Hopkins, Ellen. Crank. First Simon Pulse, New York, 2004. ISBN: 9781416995135
Kristina Snow has found herself a new personality: Bree. Bree does all the things Kristina would never do, including drugs. After going away to visit her loser father, she is introduced to crank by her father’s neighbor. Soon Kristina’s life back at home with her mother spirals out of control. Skipping school, running away from home, being raped, getting arrested and being an all-around nightmare is all due to “the monster” of crystal meth. Once Kristina learns she is pregnant, not by her boyfriend, but by her attacker, she decides to have the baby and clean up.
Unlike other novels in verse such as What My Mother Doesn’t Know, this book really deals with more gritty realistic issues like those of Go Ask Alice. Like many novels now, the topic is something shocking. However, knowing that Ellen Hopkins wrote this after dealing with her own daughter’s drug addiction, I felt more interested. I wondered how Hopkins felt about the mother as she wrote her – does she think/know that her daughter felt the same way towards her during those times?
School Library Journal reviews this by saying, “The poems are masterpieces of word, shape, and pacing, compelling readers on to the next chapter in Kristina’s spiraling world.
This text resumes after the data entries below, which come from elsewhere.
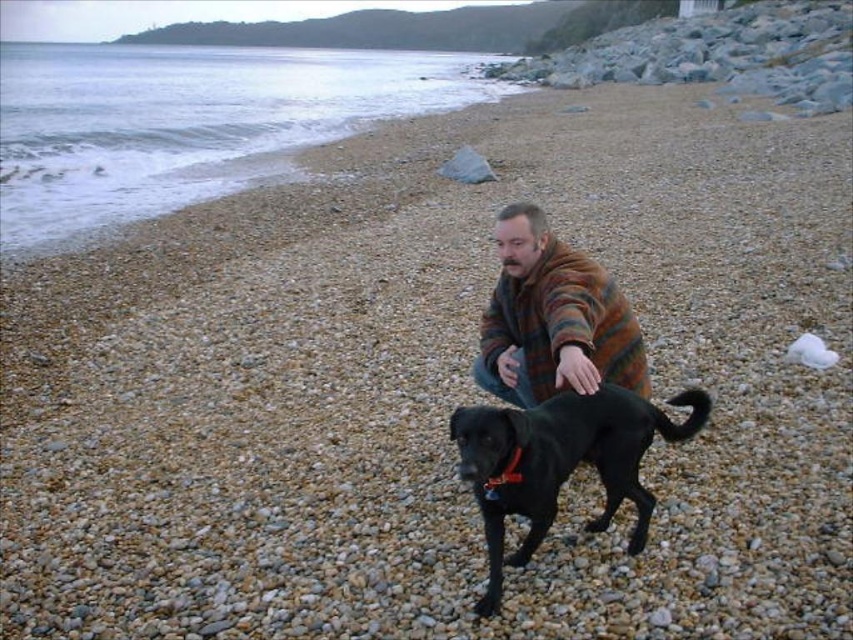 You are standing on the beach and want to walk towards the black matte dog at center. Which direction should you move relative to the smooth sand at lower left?

You should move away from the smooth sand at lower left because the black matte dog at center is behind it.

You are a photographer trying to capture the black matte dog at center and the smooth sand at lower left in the same frame. Based on their sizes, which one would appear larger in the photo?

The smooth sand at lower left would appear larger in the photo because its width is larger than the black matte dog at center. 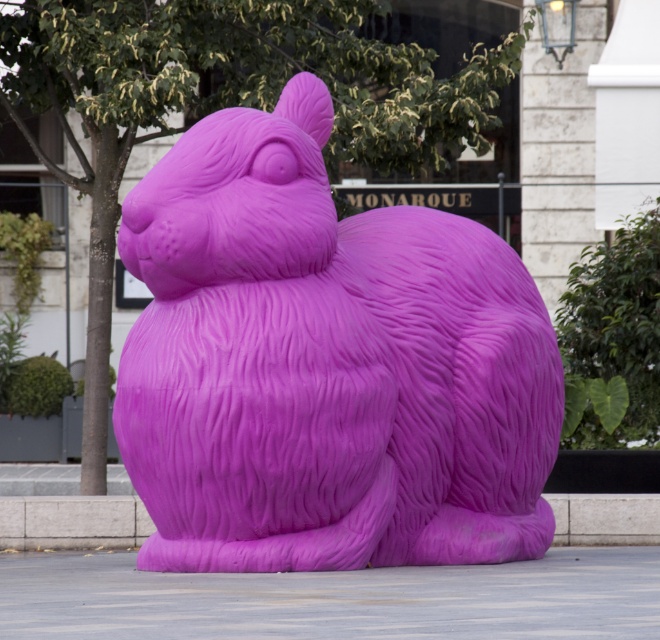 Question: Which of the following is the closest to the observer?

Choices:
 (A) (133, 566)
 (B) (583, 528)

Answer: (A)

Question: Considering the relative positions of gray concrete pavement at center and purple rubber curb at lower center in the image provided, where is gray concrete pavement at center located with respect to purple rubber curb at lower center?

Choices:
 (A) left
 (B) right

Answer: (B)

Question: Which of the following is the farthest from the observer?

Choices:
 (A) (315, 605)
 (B) (79, 500)

Answer: (B)

Question: Is matte purple rabbit at center positioned in front of gray concrete pavement at center?

Choices:
 (A) yes
 (B) no

Answer: (B)

Question: Which of the following is the closest to the observer?

Choices:
 (A) (517, 588)
 (B) (99, 531)

Answer: (A)

Question: Observing the image, what is the correct spatial positioning of gray concrete pavement at center in reference to purple rubber curb at lower center?

Choices:
 (A) right
 (B) left

Answer: (A) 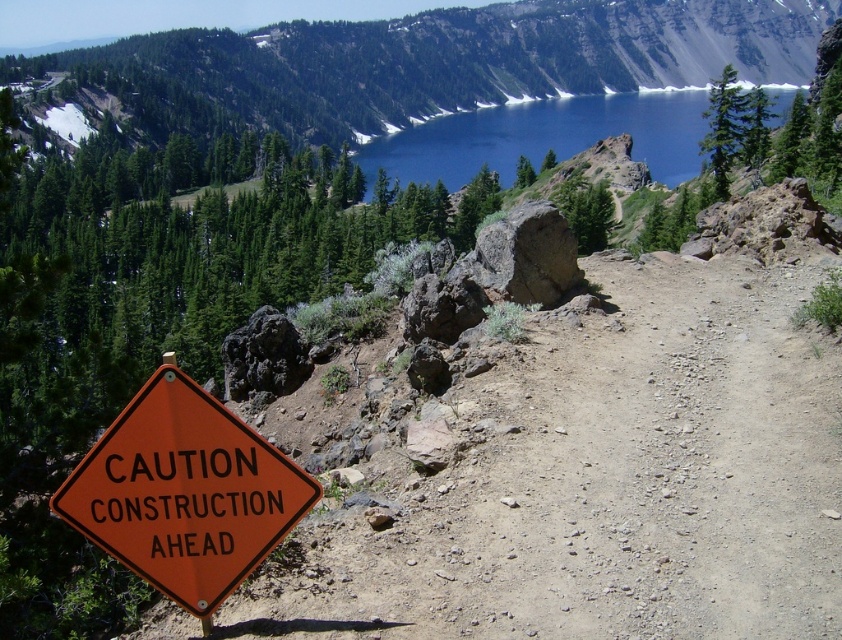 Question: Can you confirm if orange plastic sign at lower left is positioned below blue glassy lake at upper center?

Choices:
 (A) yes
 (B) no

Answer: (A)

Question: Does orange plastic sign at lower left have a smaller size compared to blue glassy lake at upper center?

Choices:
 (A) no
 (B) yes

Answer: (B)

Question: Which object appears closest to the camera in this image?

Choices:
 (A) blue glassy lake at upper center
 (B) orange plastic sign at lower left

Answer: (B)

Question: Does orange plastic sign at lower left come in front of blue glassy lake at upper center?

Choices:
 (A) no
 (B) yes

Answer: (B) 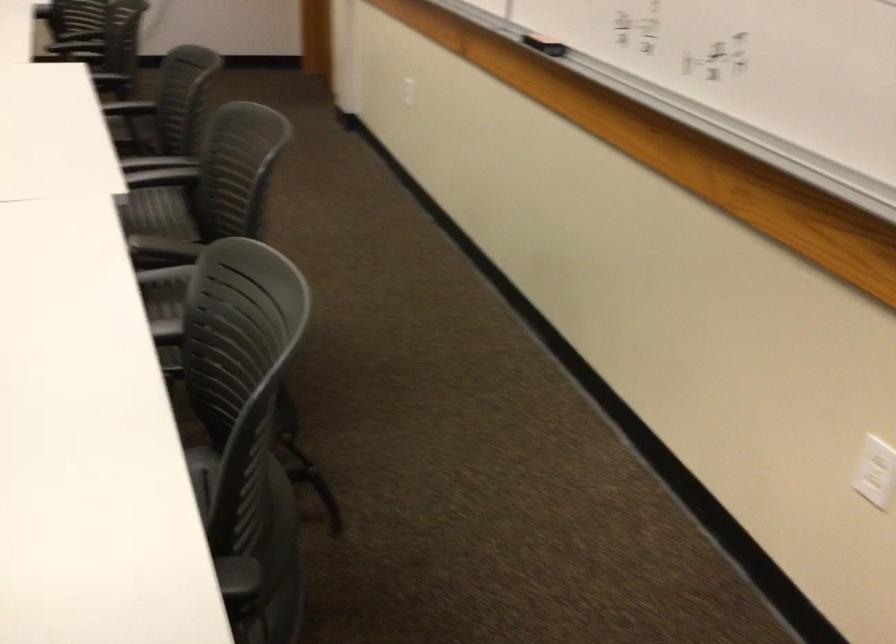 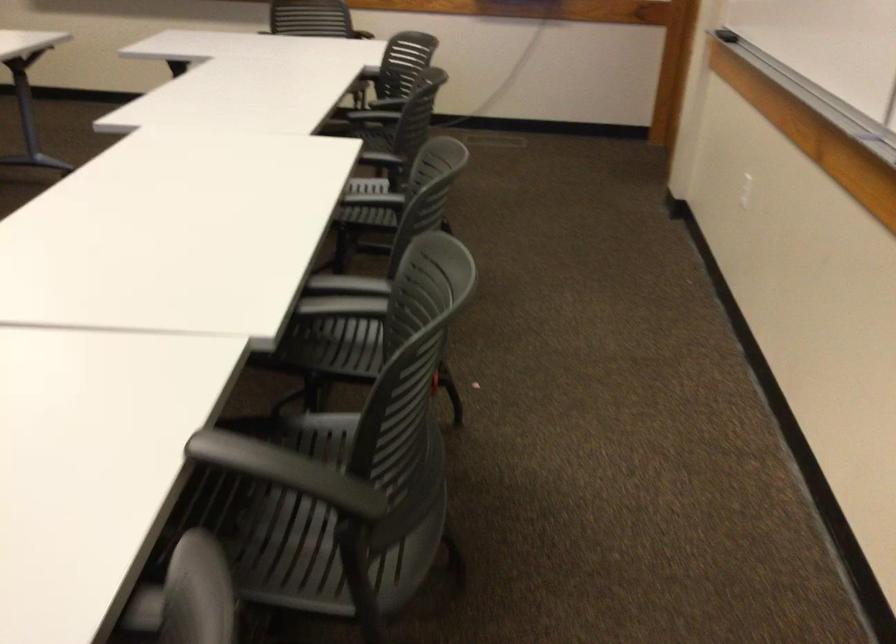 Question: The camera is either moving clockwise (left) or counter-clockwise (right) around the object. The first image is from the beginning of the video and the second image is from the end. Is the camera moving left or right when shooting the video?

Choices:
 (A) Left
 (B) Right

Answer: (B) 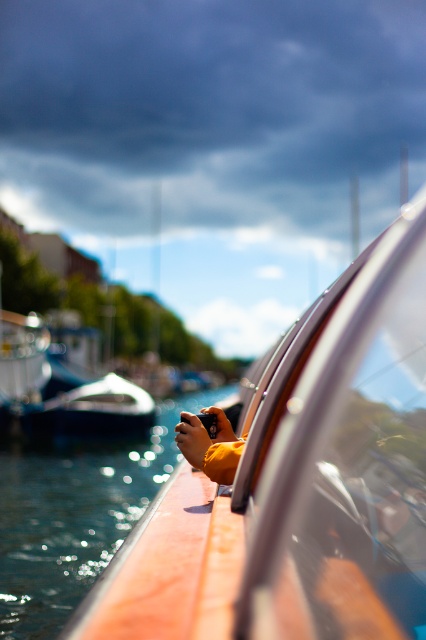 Based on the photo, you are a delivery drone operator. Your drone needs to fly from the transparent glass car window at center to the camera held by the person on the boat. The drone has a maximum flight range of 2 meters. Can the drone make the trip without needing to recharge?

The distance between the transparent glass car window at center and the camera is 1.93 meters. Since the drone can fly up to 2 meters, it can make the trip without needing to recharge.

In the scene shown: You are on a boat in the canal. You notice two points marked in the scene. The first point is at coordinates point (371, 381) and the second is at point (51, 547). If you are facing forward, which point would you see closer to your current position?

Point (371, 381) is in front of point (51, 547), so you would see point (371, 381) closer to your current position when facing forward. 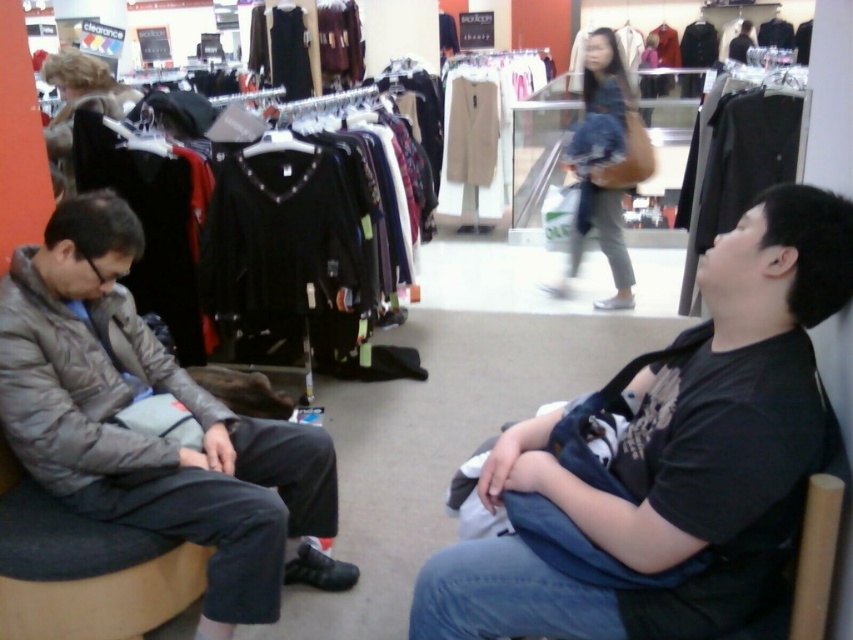 You are a store employee who needs to arrange the black cotton shirt at right and the gray quilted jacket at left on a hanger rack. The rack has a minimum spacing requirement of 30 inches between items. Can you place them on the rack without violating the spacing rule?

The black cotton shirt at right and gray quilted jacket at left are 34.43 inches apart, which exceeds the minimum spacing requirement of 30 inches. Therefore, they can be placed on the hanger rack without violating the spacing rule.

You are a store employee who needs to arrange the black cotton shirt at right and the gray quilted jacket at left on a mannequin. Which clothing item should be placed higher on the mannequin to ensure visibility?

The gray quilted jacket at left should be placed higher on the mannequin since it is taller than the black cotton shirt at right, ensuring better visibility.

From the picture: You are a store employee arranging items on a shelf. You have a black cotton shirt at right and a gray quilted jacket at left. Which item is positioned higher on the shelf?

The black cotton shirt at right is positioned higher on the shelf than the gray quilted jacket at left because it is above it.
This is a topical page-turner and a stunning portrayal of a teen’s loss of direction and realistically uncertain future.” The power of the poetry and the intense subject matter make this work very well. What I love about these novels in verse is that you get straight to the heart of the issues and never have to wait for the author to get to the point.
I now have the second book in the series, Glass. I’m glad Hopkins is putting out an adult fiction novel too. I’d love to see how this style of writing can work for the genre.